Она не умерла, но пережитое ее напугало. Поэтому в 2017 году в возрасте 62 лет Голдин снова вернулась в реабилитационный центр. Она обратилась в превосходную загородную клинику в Массачусетсе, лечебный центр, связанный с больницей «Маклин». Она понимала, как ей повезло, что у нее есть возможность лечиться: так везет только одному из десяти[1897] людей, зависимых от опиоидов. И еще Нэн чувствовала себя счастливицей, потому что могла позволить себе уровень обслуживания, недоступный большинству: программа клиники «Маклин» стоила 2000 долларов в сутки[1898]. Нэн работала с тем же врачом, который помог ей стать трезвенницей в 1980-е годы. Через два месяца Голдин сумела изгнать наркотик из организма. В каком-то смысле ощущения были сходны с теми, что она испытывала три десятилетия назад: первые неуверенные шажки обратно к жизни после долгого заключения. И так же, как и тогда, в 1989 году, ей казалось, что она возвращается в мир, в котором каждого десятого забрала чума. Счет смертей американцев от передозировки рецептурных опиоидов превысил 200 тысяч[1899]. По последним данным CDC[1900], если вдобавок к рецептурным опиоидам учитывать нелегальные героин и фентанил, ежедневно умирали 115 американцев. Однажды осенью 2017 года, когда Голдин еще была на лечении, она прочла в журнале «Нью-Йоркер» статью[1901] о препарате, который ее едва не убил, о компании, которая производила этот препарат, и о семье, которой принадлежала эта компания.

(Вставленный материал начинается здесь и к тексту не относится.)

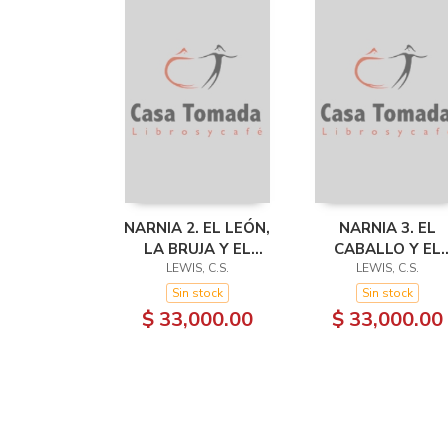
NARNIA 2. EL LEÓN,
NARNIA 3. EL
LA BRUJA Y EL
CABALLO Y EL
ARMARIO
LEWIS, C.S.
MUCHACHO
LEWIS, C.S.
Sin stock
Sin stock
$ 33,000.00
$ 33,000.00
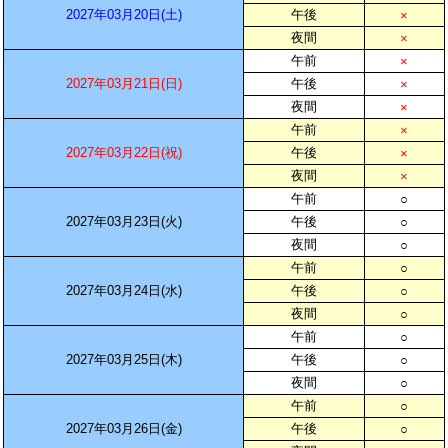
2027年03月20日(土)
午後
×
夜間
×
午前
×
2027年03月21日(日)
午後
×
夜間
×
午前
×
2027年03月22日(祝)
午後
×
夜間
×
午前
○
2027年03月23日(火)
午後
○
夜間
○
午前
○
2027年03月24日(水)
午後
○
夜間
○
午前
○
2027年03月25日(木)
午後
○
夜間
○
午前
○
2027年03月26日(金)
午後
○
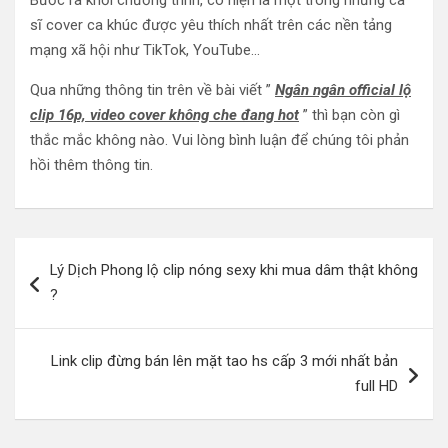
sĩ cover ca khúc được yêu thích nhất trên các nền tảng
mạng xã hội như TikTok, YouTube…
Qua những thông tin trên về bài viết ”
Ngân ngân official lộ
clip 16p, video cover không che đang hot
” thì bạn còn gì
thắc mắc không nào. Vui lòng bình luận để chúng tôi phản
hồi thêm thông tin.
Điều
Lý Dịch Phong lộ clip nóng sexy khi mua dâm thật không
hướng
?
bài
viết
Link clip đừng bán lên mặt tao hs cấp 3 mới nhất bản
full HD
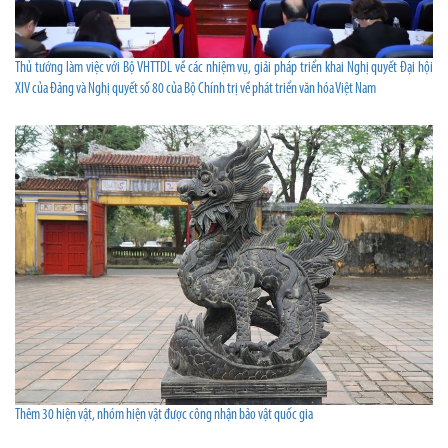
Thủ tướng làm việc với Bộ VHTTDL về các nhiệm vụ, giải pháp triển khai Nghị quyết Đại hội
XIV của Đảng và Nghị quyết số 80 của Bộ Chính trị về phát triển văn hóa Việt Nam
Thêm 30 hiện vật, nhóm hiện vật được công nhận bảo vật quốc gia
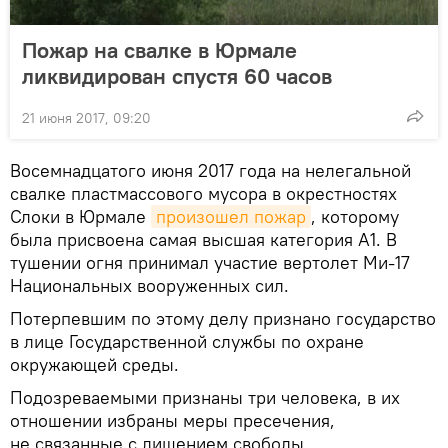
Пожар на свалке в Юрмале
ликвидирован спустя 60 часов
21 июня 2017, 09:20
Восемнадцатого июня 2017 года на нелегальной
свалке пластмассового мусора в окрестностях
Слоки в Юрмале
произошел пожар
, которому
была присвоена самая высшая категория А1. В
тушении огня принимал участие вертолет Ми-17
Национальных вооруженных сил.
Потерпевшим по этому делу признано государство
в лице Государственной службы по охране
окружающей среды.
Подозреваемыми признаны три человека, в их
отношении избраны меры пресечения,
не связанные с лишением свободы.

И ведь не сказать, чтобы о Саклерах прежде никогда не писали. Барри Мейер и Сэм Кинонес подробно рассказали историю этой семьи и ее компании в своих книгах. Но Саклеры обычно изображались как одна нить в сложном нарративе, где переплетались ОксиКонтин, Purdue, врачи – специалисты по обезболиванию, пациенты и вызревавший опиоидный кризис. В этом не было ничего удивительного, и не стоит упрекать авторов предыдущих статей в прессе: поскольку Саклеры были такими скрытными, а Purdue была частной компанией, вплоть до последнего времени было трудно рассказать историю, в которой вина этой семьи стала бы основой и центральной осью повествования.
Готовя свою статью для «Нью-Йоркера», я избрал иной подход, фокусируясь непосредственно на семье Саклер и подчеркивая роль, которую они играли в управлении компанией, и диссонанс между их безупречной репутацией в филантропических кругах и низким происхождением семейного благосостояния. «Я даже не знаю, сколько было названных в честь Саклеров залов в разных частях света, где мне приходилось выступать с лекциями, – говорил во время нашей беседы Аллен Фрэнсис, бывший глава факультета психиатрии в медицинской школе университета Дьюка. – Их фамилия пропагандировалась как олицетворение добрых дел и благих плодов капиталистической системы. Но, если уж на то пошло, они сколотили свое состояние за счет миллионов зависимых людей. Как все это сходило им с рук – уму непостижимо».
Так совпало, что моя статья в «Нью-Йоркере» вышла на той же неделе, когда «Эсквайр» опубликовал очерк[1902] Кристофера Глазека, рассказывавшего о Саклерах с очень похожей позиции. «Нам приказывали лгать. Что тут кривить душой!» – говорил в беседе с Глазеком бывший торговый агент Purdue. «Форды, Хьюлетты, Паккарды, Джонсоны – все эти семейства давали своим товарам свое имя, потому что гордились им, – говорил стэнфордский профессор психиатрии Кит Хамфрис. – А Саклеры скрывали свою связь с собственной продукцией».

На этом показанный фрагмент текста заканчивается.